[What you are asked to do]
Search the listing below for the word "grafiken", and copy every line in which it turns up.

[Dataset]

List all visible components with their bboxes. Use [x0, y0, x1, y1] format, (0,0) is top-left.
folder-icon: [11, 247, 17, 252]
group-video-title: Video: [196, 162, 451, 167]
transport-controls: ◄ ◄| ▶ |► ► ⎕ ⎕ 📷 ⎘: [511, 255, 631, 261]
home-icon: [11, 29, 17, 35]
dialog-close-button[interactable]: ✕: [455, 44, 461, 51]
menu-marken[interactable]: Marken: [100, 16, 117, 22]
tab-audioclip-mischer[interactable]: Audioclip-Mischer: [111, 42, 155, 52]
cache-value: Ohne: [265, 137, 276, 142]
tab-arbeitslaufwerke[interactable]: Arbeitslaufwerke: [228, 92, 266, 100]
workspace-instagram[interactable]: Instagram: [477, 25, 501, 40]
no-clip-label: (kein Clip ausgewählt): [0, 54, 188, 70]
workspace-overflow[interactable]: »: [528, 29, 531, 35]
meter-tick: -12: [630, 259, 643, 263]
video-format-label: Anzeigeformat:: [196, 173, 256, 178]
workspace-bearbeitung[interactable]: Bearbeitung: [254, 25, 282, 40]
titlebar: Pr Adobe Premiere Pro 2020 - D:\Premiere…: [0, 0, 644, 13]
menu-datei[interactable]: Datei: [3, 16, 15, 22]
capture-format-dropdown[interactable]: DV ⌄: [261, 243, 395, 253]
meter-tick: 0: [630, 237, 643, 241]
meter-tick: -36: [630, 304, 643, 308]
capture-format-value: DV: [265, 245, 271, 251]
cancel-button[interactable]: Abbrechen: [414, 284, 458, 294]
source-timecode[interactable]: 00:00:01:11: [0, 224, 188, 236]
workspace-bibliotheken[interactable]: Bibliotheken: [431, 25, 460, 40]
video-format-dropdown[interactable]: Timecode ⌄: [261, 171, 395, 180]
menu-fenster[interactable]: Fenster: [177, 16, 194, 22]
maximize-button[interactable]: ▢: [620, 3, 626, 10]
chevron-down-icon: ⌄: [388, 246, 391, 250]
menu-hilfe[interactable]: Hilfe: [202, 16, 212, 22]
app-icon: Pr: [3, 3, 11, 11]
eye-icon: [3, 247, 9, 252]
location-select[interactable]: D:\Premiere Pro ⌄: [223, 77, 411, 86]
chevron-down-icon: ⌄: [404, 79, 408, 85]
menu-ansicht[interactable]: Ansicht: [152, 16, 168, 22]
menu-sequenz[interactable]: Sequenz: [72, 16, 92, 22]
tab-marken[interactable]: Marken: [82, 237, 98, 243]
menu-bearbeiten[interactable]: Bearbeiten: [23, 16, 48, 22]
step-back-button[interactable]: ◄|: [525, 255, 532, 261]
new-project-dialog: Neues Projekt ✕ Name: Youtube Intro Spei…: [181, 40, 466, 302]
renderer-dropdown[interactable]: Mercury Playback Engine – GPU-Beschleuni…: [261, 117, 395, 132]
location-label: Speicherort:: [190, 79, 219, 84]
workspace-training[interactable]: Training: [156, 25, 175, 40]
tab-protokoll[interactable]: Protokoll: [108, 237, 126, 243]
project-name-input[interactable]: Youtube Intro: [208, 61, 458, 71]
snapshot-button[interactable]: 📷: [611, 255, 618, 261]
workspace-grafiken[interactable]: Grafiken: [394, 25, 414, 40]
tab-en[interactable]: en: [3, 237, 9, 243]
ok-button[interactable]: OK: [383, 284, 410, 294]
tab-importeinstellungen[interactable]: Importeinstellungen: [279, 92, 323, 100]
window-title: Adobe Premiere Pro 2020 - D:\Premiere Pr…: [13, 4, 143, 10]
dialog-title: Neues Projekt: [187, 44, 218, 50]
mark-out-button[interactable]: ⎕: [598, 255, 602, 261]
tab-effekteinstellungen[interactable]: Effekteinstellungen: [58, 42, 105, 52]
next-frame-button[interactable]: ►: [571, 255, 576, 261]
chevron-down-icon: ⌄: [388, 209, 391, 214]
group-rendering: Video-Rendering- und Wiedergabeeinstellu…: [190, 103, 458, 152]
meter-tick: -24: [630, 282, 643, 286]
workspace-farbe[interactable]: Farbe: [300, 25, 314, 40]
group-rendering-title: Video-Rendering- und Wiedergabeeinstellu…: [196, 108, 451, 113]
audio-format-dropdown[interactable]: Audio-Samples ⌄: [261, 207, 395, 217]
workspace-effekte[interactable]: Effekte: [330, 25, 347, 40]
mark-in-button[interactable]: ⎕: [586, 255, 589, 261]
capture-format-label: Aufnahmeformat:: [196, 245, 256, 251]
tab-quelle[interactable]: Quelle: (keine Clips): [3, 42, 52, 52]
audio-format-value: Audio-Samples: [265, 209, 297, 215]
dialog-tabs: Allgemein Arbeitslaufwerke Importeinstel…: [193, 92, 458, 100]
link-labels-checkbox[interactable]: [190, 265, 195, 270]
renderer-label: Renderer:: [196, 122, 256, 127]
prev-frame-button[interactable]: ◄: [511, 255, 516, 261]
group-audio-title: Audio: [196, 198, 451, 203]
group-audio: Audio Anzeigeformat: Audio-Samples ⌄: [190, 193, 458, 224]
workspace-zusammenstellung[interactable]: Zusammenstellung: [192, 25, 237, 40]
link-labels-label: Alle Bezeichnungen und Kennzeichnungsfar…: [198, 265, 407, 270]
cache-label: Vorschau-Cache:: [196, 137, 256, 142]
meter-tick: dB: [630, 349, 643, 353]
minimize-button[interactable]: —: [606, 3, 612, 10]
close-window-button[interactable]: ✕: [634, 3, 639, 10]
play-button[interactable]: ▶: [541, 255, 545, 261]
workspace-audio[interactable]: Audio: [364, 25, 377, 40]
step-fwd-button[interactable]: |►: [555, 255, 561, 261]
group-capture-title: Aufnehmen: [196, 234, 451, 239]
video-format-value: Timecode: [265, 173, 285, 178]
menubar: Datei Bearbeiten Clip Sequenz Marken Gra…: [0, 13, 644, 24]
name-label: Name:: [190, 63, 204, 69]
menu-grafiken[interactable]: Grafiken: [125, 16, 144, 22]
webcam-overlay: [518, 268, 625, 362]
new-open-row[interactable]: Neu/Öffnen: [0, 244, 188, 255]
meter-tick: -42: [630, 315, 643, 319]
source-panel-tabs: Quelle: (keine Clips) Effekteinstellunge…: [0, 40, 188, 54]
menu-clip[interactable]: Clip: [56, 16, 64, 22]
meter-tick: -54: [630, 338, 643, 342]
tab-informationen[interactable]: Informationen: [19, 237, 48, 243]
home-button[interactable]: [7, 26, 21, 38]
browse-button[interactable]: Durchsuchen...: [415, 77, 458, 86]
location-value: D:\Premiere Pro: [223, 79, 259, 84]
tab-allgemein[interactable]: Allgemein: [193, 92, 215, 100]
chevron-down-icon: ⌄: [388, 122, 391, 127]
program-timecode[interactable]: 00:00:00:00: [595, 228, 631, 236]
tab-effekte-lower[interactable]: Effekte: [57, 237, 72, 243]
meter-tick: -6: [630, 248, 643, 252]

[Output for this exercise]
workspace-grafiken[interactable]: Grafiken: [394, 25, 414, 40]
menu-grafiken[interactable]: Grafiken: [125, 16, 144, 22]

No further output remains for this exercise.